Record set:
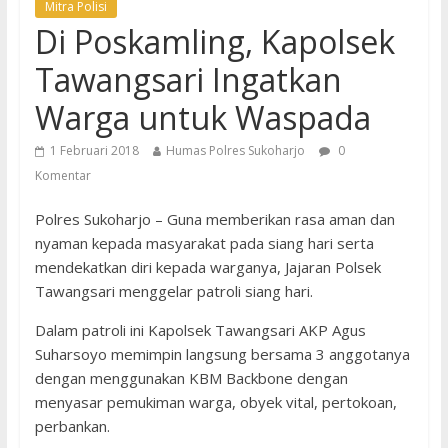
Mitra Polisi
Di Poskamling, Kapolsek
Tawangsari Ingatkan
Warga untuk Waspada
1 Februari 2018
Humas Polres Sukoharjo
0
Komentar
Polres Sukoharjo – Guna memberikan rasa aman dan
nyaman kepada masyarakat pada siang hari serta
mendekatkan diri kepada warganya, Jajaran Polsek
Tawangsari menggelar patroli siang hari.
Dalam patroli ini Kapolsek Tawangsari AKP Agus
Suharsoyo memimpin langsung bersama 3 anggotanya
dengan menggunakan KBM Backbone dengan
menyasar pemukiman warga, obyek vital, pertokoan,
perbankan.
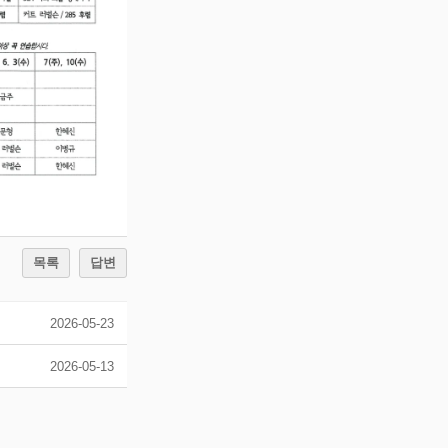
목록
답변
2026-05-23
2026-05-13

What is needed: Sift the material for lines that include the word "hari", and copy each one.

Written answer:
nyaman kepada masyarakat pada siang hari serta
Tawangsari menggelar patroli siang hari.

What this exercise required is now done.